And unlike decades past, those alternatives actually work.

“Those days when you had to sacrifice efficacy, packaging and probably scent to know your products were good for you are over,” says Credo co-founder Annie Jackson, who helped launch the first store in San Francisco in 2014. “Labs have really been hustling to get more innovative and contemporary. You can have it all now.”

Credo is among a growing array of retailers—from niche specialty stores to conventional beauty chains and big box behemoths—banking on the promising but slow-to-blossom market of natural health and beauty.

After a flurry of double-digit sales gains for the category in the late 2000s, year-over-year growth has fizzled to mid-single digits across all channels in recent years, according to the Natural Foods Merchandiser Market Overview. In the natural channel—which saw a 30% spike in sales of such products in 2007—personal care is now one of the slowest growing categories, with the needle struggling to move 2% in 2018.

“A few years ago, we were experiencing much steeper inclines in sales, there were more consumers coming into the category, and there were more new products being introduced” says Maryellen Molyneaux, managing partner of the Pennsylvania-based market research firm NMI Solutions.

The good news: As aging millennials clamor for personal care products as clean as their food, tech-savvy twenty-somethings demand cosmetics that won’t boost their risk of cancer and niche brands that nudge traditional mainstays to clean up their act, many believe the category is poised for a renaissance.

“Innovation in this category is certainly in demand, and we are starting to see the beginnings of that,” says Molyneaux.

The question: How will natural channel retailers tap the revived opportunity as personal care growth echoes changes in food and even more diverse retailers join the revolution?

REN Clean Skincare now uses reclaimed ocean plastic in its packaging

What consumers want

North American sales of natural and organic personal care products reached $5.6 billion in 2018 and are growing at about 6% per year, according to London-based market research firm Ecovia Intelligence.

“It’s not fantastic, but it’s still healthy growth,” says Ecovia President Amarjit Sahota.

Globally, he sees the category improving, as those who have been eating organic and natural food for health reasons apply their desire for chemical-free products to personal care.

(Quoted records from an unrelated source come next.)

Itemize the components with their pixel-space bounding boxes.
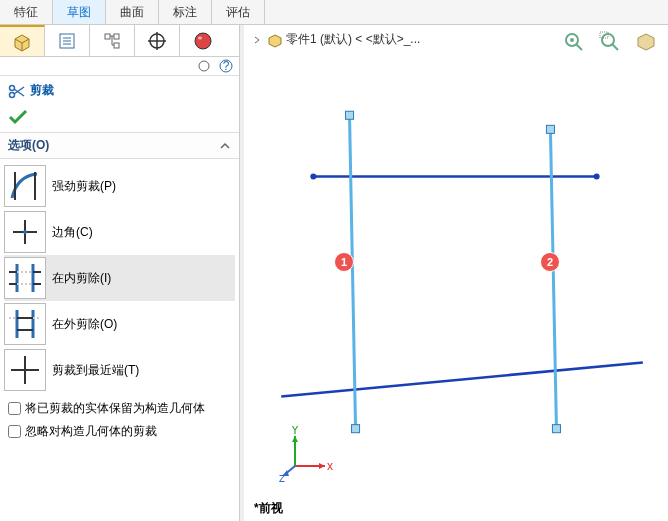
ok-check-icon[interactable] bbox=[8, 109, 28, 125]
tab-surface[interactable]: 曲面 bbox=[106, 0, 159, 24]
endpoint[interactable] bbox=[594, 174, 600, 180]
endpoint[interactable] bbox=[346, 111, 354, 119]
check-keep-construction[interactable]: 将已剪裁的实体保留为构造几何体 bbox=[0, 397, 239, 420]
zoom-area-button[interactable] bbox=[596, 28, 624, 56]
option-corner[interactable]: 边角(C) bbox=[4, 209, 235, 255]
option-trim-closest[interactable]: 剪裁到最近端(T) bbox=[4, 347, 235, 393]
endpoint[interactable] bbox=[310, 174, 316, 180]
panel-tab-config-manager[interactable] bbox=[90, 25, 135, 56]
svg-rect-9 bbox=[114, 34, 119, 39]
view-name-label: *前视 bbox=[254, 500, 283, 517]
panel-tab-feature-manager[interactable] bbox=[0, 25, 45, 56]
tab-evaluate[interactable]: 评估 bbox=[212, 0, 265, 24]
svg-line-51 bbox=[612, 44, 618, 50]
svg-point-17 bbox=[195, 33, 211, 49]
zoom-fit-button[interactable] bbox=[560, 28, 588, 56]
tab-features[interactable]: 特征 bbox=[0, 0, 53, 24]
scissors-icon bbox=[8, 83, 26, 99]
svg-point-49 bbox=[570, 38, 574, 42]
graphics-viewport[interactable]: 零件1 (默认) < <默认>_... 1 2 bbox=[244, 25, 668, 521]
corner-icon bbox=[7, 214, 43, 250]
sketch-line-h2[interactable] bbox=[281, 362, 643, 396]
endpoint[interactable] bbox=[546, 125, 554, 133]
trim-inside-icon bbox=[7, 260, 43, 296]
svg-marker-54 bbox=[269, 35, 281, 47]
svg-point-23 bbox=[10, 92, 15, 97]
zoom-fit-icon bbox=[562, 30, 586, 54]
panel-tab-dim-manager[interactable] bbox=[135, 25, 180, 56]
sphere-icon bbox=[193, 31, 213, 51]
svg-text:x: x bbox=[327, 459, 333, 473]
chevron-right-icon bbox=[252, 35, 262, 45]
part-icon bbox=[266, 32, 284, 48]
breadcrumb[interactable]: 零件1 (默认) < <默认>_... bbox=[250, 31, 420, 48]
view-cube-icon bbox=[634, 30, 658, 54]
powerful-trim-icon bbox=[7, 168, 43, 204]
endpoint[interactable] bbox=[352, 425, 360, 433]
zoom-area-icon bbox=[598, 30, 622, 54]
tab-sketch[interactable]: 草图 bbox=[53, 0, 106, 24]
panel-tab-property-manager[interactable] bbox=[45, 25, 90, 56]
help-icon[interactable]: ? bbox=[219, 59, 233, 73]
option-label: 在外剪除(O) bbox=[52, 316, 117, 333]
svg-point-19 bbox=[199, 61, 209, 71]
command-title: 剪裁 bbox=[0, 76, 239, 105]
sketch-line-v2[interactable] bbox=[550, 129, 556, 428]
option-label: 强劲剪裁(P) bbox=[52, 178, 116, 195]
coordinate-triad: x Y z bbox=[279, 426, 335, 485]
checkbox-keep-construction[interactable] bbox=[8, 402, 21, 415]
panel-tab-appearance[interactable] bbox=[180, 25, 225, 56]
options-section-header[interactable]: 选项(O) bbox=[0, 132, 239, 159]
check-ignore-construction[interactable]: 忽略对构造几何体的剪裁 bbox=[0, 420, 239, 443]
svg-rect-10 bbox=[114, 43, 119, 48]
crosshair-icon bbox=[147, 31, 167, 51]
option-label: 边角(C) bbox=[52, 224, 93, 241]
option-label: 剪裁到最近端(T) bbox=[52, 362, 139, 379]
selection-badge-2: 2 bbox=[540, 252, 560, 272]
svg-text:?: ? bbox=[223, 59, 230, 73]
svg-point-30 bbox=[23, 230, 27, 234]
svg-point-18 bbox=[198, 36, 202, 39]
svg-text:z: z bbox=[279, 471, 285, 482]
option-powerful-trim[interactable]: 强劲剪裁(P) bbox=[4, 163, 235, 209]
expand-all-icon[interactable] bbox=[197, 59, 211, 73]
trim-closest-icon bbox=[7, 352, 43, 388]
svg-rect-8 bbox=[105, 34, 110, 39]
endpoint[interactable] bbox=[552, 425, 560, 433]
tab-annotation[interactable]: 标注 bbox=[159, 0, 212, 24]
option-trim-inside[interactable]: 在内剪除(I) bbox=[4, 255, 235, 301]
tree-icon bbox=[102, 31, 122, 51]
svg-line-48 bbox=[576, 44, 582, 50]
option-trim-outside[interactable]: 在外剪除(O) bbox=[4, 301, 235, 347]
sketch-line-v1[interactable] bbox=[350, 115, 356, 428]
trim-outside-icon bbox=[7, 306, 43, 342]
svg-point-22 bbox=[10, 85, 15, 90]
cube-icon bbox=[11, 31, 33, 53]
svg-text:Y: Y bbox=[291, 426, 299, 437]
svg-marker-56 bbox=[319, 463, 325, 469]
checkbox-ignore-construction[interactable] bbox=[8, 425, 21, 438]
selection-badge-1: 1 bbox=[334, 252, 354, 272]
option-label: 在内剪除(I) bbox=[52, 270, 111, 287]
view-orientation-button[interactable] bbox=[632, 28, 660, 56]
svg-marker-53 bbox=[638, 34, 654, 50]
chevron-up-icon bbox=[219, 140, 231, 152]
list-icon bbox=[57, 31, 77, 51]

But he notes that consumers are beginning to demand even more from brands.

“They are looking at packaging, the way they source and manufacture their products and what they are doing in terms of carbon footprint,” Sahota says.

For instance, REN Clean Skincare now uses reclaimed ocean plastic in its packaging. The Responsible Mica Initiative serves to assure that the mineral, commonly found in cosmetics, is sourced without the use of child labor. And skincare brand Weleda just became one of the first brands to receive the Union for Ethical BioTrade Sourcing with Respect Label, which serves to assure biodiversity is protected in the sourcing of ingredients.

Molyneaux adds that millennials are approaching 40, are beginning to pay more attention to their aging skin and finally have the income to consider higher-end products.

“Millennials aspire to all things natural but they haven’t really had the income that allows them to purchase what they want,” she says. “That’s changing. It’s a good time for companies to solidify their message to them, especially in categories like personal care.”

Meanwhile, influencer groups like Protect Our Breasts are using social media and events at college campuses to sound the alarm to twentysomethings—particularly women—about the dangers of carcinogenic or endocrine disrupting chemicals like formaldehyde, 1,4-Dioxane, phthalates, parabens and triclosan in personal care products.

At recent events and on their website they shout out brands like Weleda, Aubrey Organics and Badger as alternatives that young women should consider.

“The newest science clearly shows women are most vulnerable [to chemical exposure] during the years up and through the first full term pregnancy,” writes cancer survivor and lecturer Cynthia Barstow, who founded the organization at University of Massachusetts Amherst and has grown it to more than 40 chapters. “It is the young women who think nothing of a potential diagnosis that need most to avoid toxins in everyday products.”

The relatively new “clean cosmetics” category is looking particularly promising, says Sahota, as the trend which started in North America with niche retail stores like Credo and Follain makes its way into mass merchandisers and expands overseas.

In all, one recent NMI survey found, between 75% and 83% of U.S. consumers are now interested in purchasing a personal care product with green attributes. 

manufacturers respond to consumer demands with clean brands of skin care, beauty products

Mergers, makeovers and niche innovation

Well aware of this rising tide, small niche brands have been toiling away for years to develop better-for-you products that look pretty and work well. Now, legacy manufacturers are playing catch-up by acquiring indie brands, rolling out their own green divisions or reformulating, says Wendy Liebmann, founder and CEO of WSL Strategic Retail.

“It used to be that big dominant brands could make a lot of noise and drive traffic to big stores, but shoppers are sick of seeing the same brands everywhere,” she says. “Digital technology has enabled those niche, craft-oriented brands to have a voice, and they have forced big business to think differently.”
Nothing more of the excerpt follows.